Corn futures are called 1 to 2 cents higher. Overnight trade was 1 1/2 to 2 3/4 cents higher. The market staged a minor reversal higher Friday as price traded to a new low for the week before reversing higher. This along with some early harvest delays due to wet Midwest weather will offer light support. Cash basis levels are firming as farmer selling remains light while demand remains strong.

Soybean futures are called 3 to 4 cents higher. Overnight trade was 4 1/2 to 4 3/4 cents higher. The short-covering bounce is expected to continue on the open. Rain in the Midwest and forecasts for rain could hamper early harvest activity. However, large old-crop stocks and estimates for a large crop this season are expected to limit rally attempts.

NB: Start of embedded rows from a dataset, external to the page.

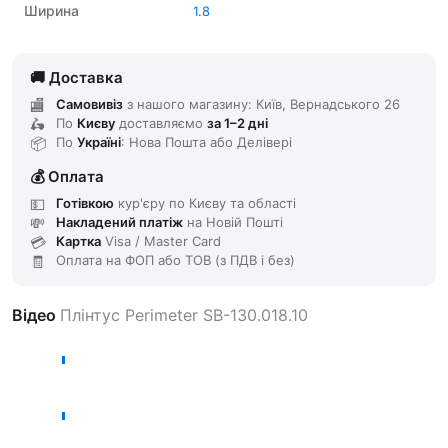
Ширина
1.8
Доставка
Самовивіз
з нашого магазину: Київ, Вернадського 26
По
Києву
доставляємо
за 1–2 дні
По
Україні
: Нова Пошта або Делівері
Оплата
Готівкою
кур'єру по Києву та області
Накладений платіж
на Новій Пошті
Картка
Visa / Master Card
Оплата на ФОП або ТОВ (з ПДВ і без)
Відео
Плінтус Perimeter SB-130.018.10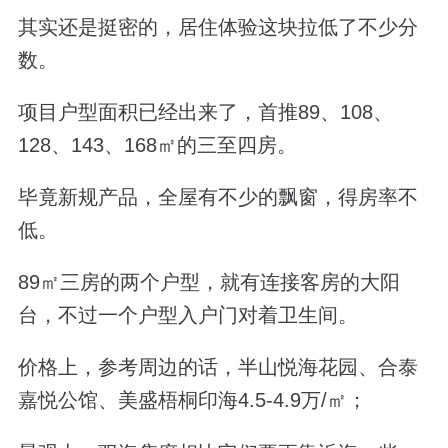
其实还是挺密的，居住体验这块拉低了不少分
数。
项目户型面积已经出来了，首推89、108、
128、143、168㎡的三至四房。
毕竟新规产品，全屋有不少的飘窗，得房率不
低。
89㎡三房的两个户型，就有连接客房的大阳
台，不过一个户型入户门对着卫生间。
价格上，参考周边的话，半山悦海花园、合泰
嘉悦公馆、美盛梧桐印海4.5-4.9万/㎡；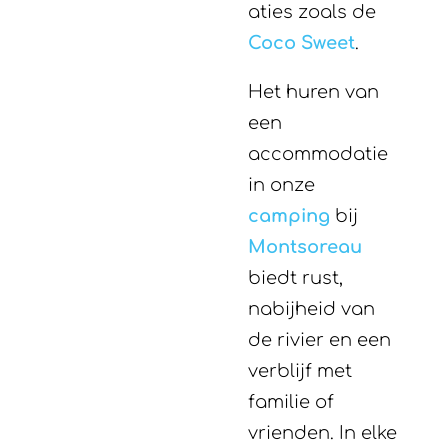
aties zoals de
Coco Sweet
.
Het huren van
een
accommodatie
in onze
camping
bij
Montsoreau
biedt rust,
nabijheid van
de rivier en een
verblijf met
familie of
vrienden. In elke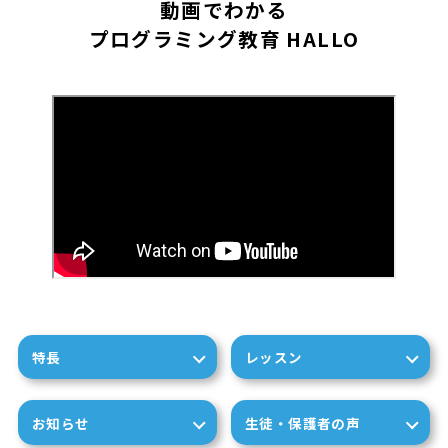
動画でわかる
プログラミング教育 HALLO
特長
レッスン
お知らせ
生徒・保護者の声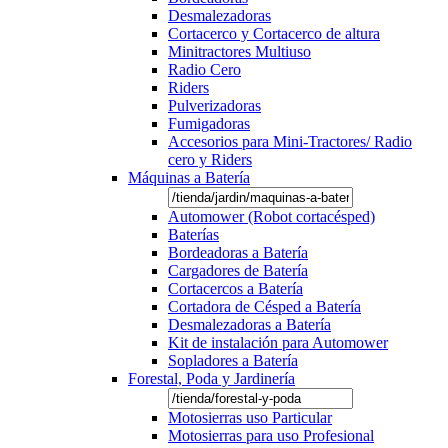
Desmalezadoras
Cortacerco y Cortacerco de altura
Minitractores Multiuso
Radio Cero
Riders
Pulverizadoras
Fumigadoras
Accesorios para Mini-Tractores/ Radio
cero y Riders
Máquinas a Batería
Automower (Robot cortacésped)
Baterías
Bordeadoras a Batería
Cargadores de Batería
Cortacercos a Batería
Cortadora de Césped a Batería
Desmalezadoras a Batería
Kit de instalación para Automower
Sopladores a Batería
Forestal, Poda y Jardinería
Motosierras uso Particular
Motosierras para uso Profesional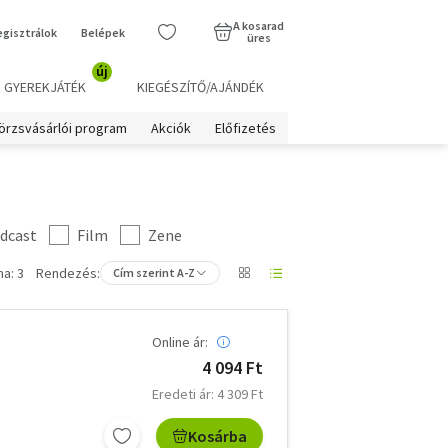
A kosarad
egisztrálok
Belépek
üres
új
GYEREKJÁTÉK
KIEGÉSZÍTŐ/AJÁNDÉK
örzsvásárlói program
Akciók
Előfizetés
dcast
Film
Zene
a: 3
Rendezés:
Cím szerint A-Z
Online ár:
4 094 Ft
Eredeti ár: 4 309 Ft
Kosárba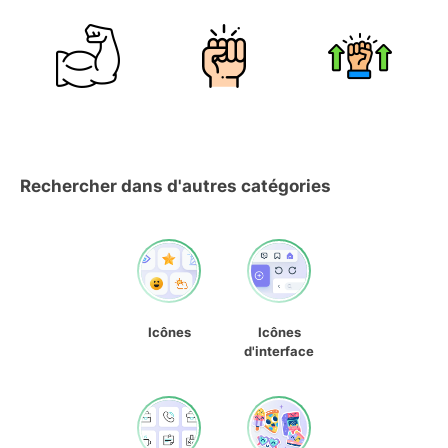
Rechercher dans d'autres catégories
Icônes
Icônes
d'interface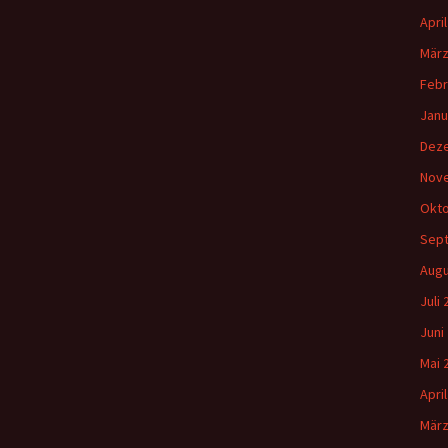
:
Apri
März
Febr
Janu
Dez
Nov
Okto
Sep
Augu
Juli
Juni
Mai 
Apri
März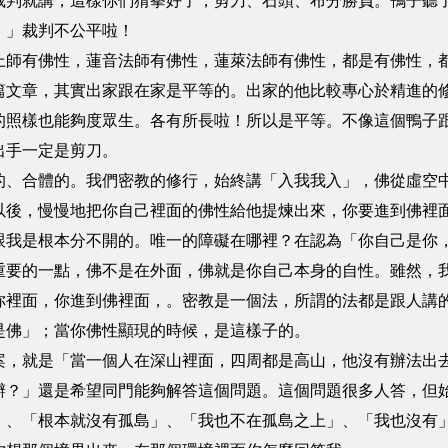
裁判就講，這樣你們猜拳好了，剪刀、石頭、布分勝負。鴨子聽
。」裁判不公平啦！
上師有佛性，蓮音法師有佛性，蓮萊法師有佛性，都是有佛性，
篇文章，其實出家跟在家是平等的。出家的他比較專心於精進的
的照樣也能夠度眾生。各有所長啦！所以是平等。不像這個鴨子
出手一定是剪刀。
的、合體的。我們密教的修行，始終講「入我我入」，佛從虛空
以後，慢慢地把你自己裡面的佛性給他提煉出來，你要進到佛裡
跟我是根本分不開的。唯一的障礙在哪裡？在認為「你自己是你
重要的一點，佛不是在外面，佛就是你自己本身的自性。雖然，
你裡面，你進到佛裡面，。密教是一個法，所謂的法都是跟人講
是佛」；當你佛性顯現的時候，是這樣子的。
案，就是「當一個人在深山裡面，四周都是高山，他沒有辦法出
辦？」還是希望同門能夠解答這個問題。這個問題很多人答，但
」、「根本就沒有孤島」、「我也不在孤島之上」、「我也沒有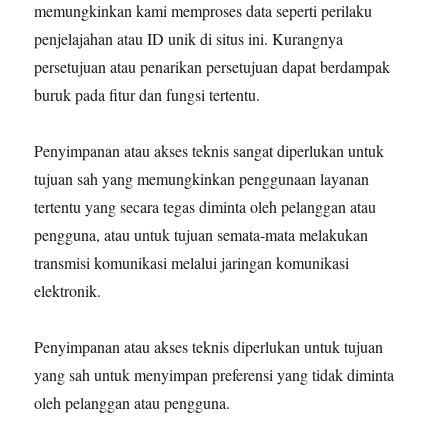
memungkinkan kami memproses data seperti perilaku
penjelajahan atau ID unik di situs ini. Kurangnya
persetujuan atau penarikan persetujuan dapat berdampak
buruk pada fitur dan fungsi tertentu.
Penyimpanan atau akses teknis sangat diperlukan untuk
tujuan sah yang memungkinkan penggunaan layanan
tertentu yang secara tegas diminta oleh pelanggan atau
pengguna, atau untuk tujuan semata-mata melakukan
transmisi komunikasi melalui jaringan komunikasi
elektronik.
Penyimpanan atau akses teknis diperlukan untuk tujuan
yang sah untuk menyimpan preferensi yang tidak diminta
oleh pelanggan atau pengguna.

Wheat futures are called 1 to 2 cents higher. Overnight CBOT trade was 1 to 2 cents higher and the KCBT was steady to 1/2 cent higher. Chart support held on Friday and the market made a technical bounce. We look for some follow-through buying this morning. Export demand has been disappointing, but there is some optimism that lower prices will spur some demand. Egypt recently bought some U.S. wheat and Iraq official are expected to visit the U.S. soon to discuss wheat trade.

Cattle futures are called steady to higher. The market stabilized from the recent break on Friday and futures should find strong support at last week's lows. Strong domestic demand and improving exports should help cattle prices improve into the fall. However, poor packer margins and declining boxed beef prices will limit futures buying interest. Cash trade last week was mostly $88.50, down $2-$3 from the previous week.

Lean hog futures are called steady to mixed. Packers continue to have aggressive slaughter schedules, which will help support cash prices. However, the increased tonnage will likely continue to weigh on pork cutout values. We expected some choppy trade this morning as cash fundamentals as traders watch cash fundamentals.